### Assigned task:
Could you transcribe all the entries exactly, omitting the pictures?

* * * * * * * * *

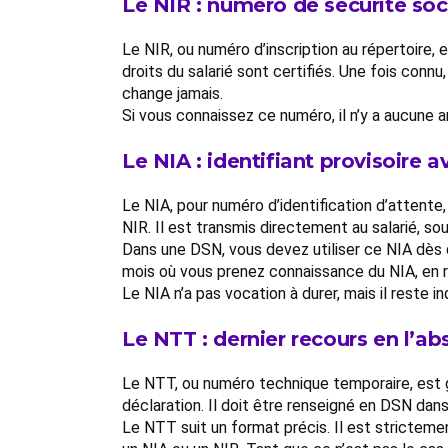
Le NIR : numéro de sécurité soci
Le NIR, ou numéro d’inscription au répertoire, e
droits du salarié sont certifiés. Une fois connu
change jamais.
Si vous connaissez ce numéro, il n’y a aucune am
Le NIA : identifiant provisoire a
Le NIA, pour numéro d’identification d’attente, 
NIR. Il est transmis directement au salarié, sou
Dans une DSN, vous devez utiliser ce NIA dès qu
mois où vous prenez connaissance du NIA, en 
Le NIA n’a pas vocation à durer, mais il reste i
Le NTT : dernier recours en l’a
Le NTT, ou numéro technique temporaire, est 
déclaration. Il doit être renseigné en DSN da
Le NTT suit un format précis. Il est strictem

* * * * * * * * *

### Worked solution:
Le NIR : numéro de sécurité soci
Le NIR, ou numéro d’inscription au répertoire, e
droits du salarié sont certifiés. Une fois connu
change jamais.
Si vous connaissez ce numéro, il n’y a aucune am
Le NIA : identifiant provisoire a
Le NIA, pour numéro d’identification d’attente, 
NIR. Il est transmis directement au salarié, sou
Dans une DSN, vous devez utiliser ce NIA dès qu
mois où vous prenez connaissance du NIA, en 
Le NIA n’a pas vocation à durer, mais il reste i
Le NTT : dernier recours en l’a
Le NTT, ou numéro technique temporaire, est 
déclaration. Il doit être renseigné en DSN da
Le NTT suit un format précis. Il est strictem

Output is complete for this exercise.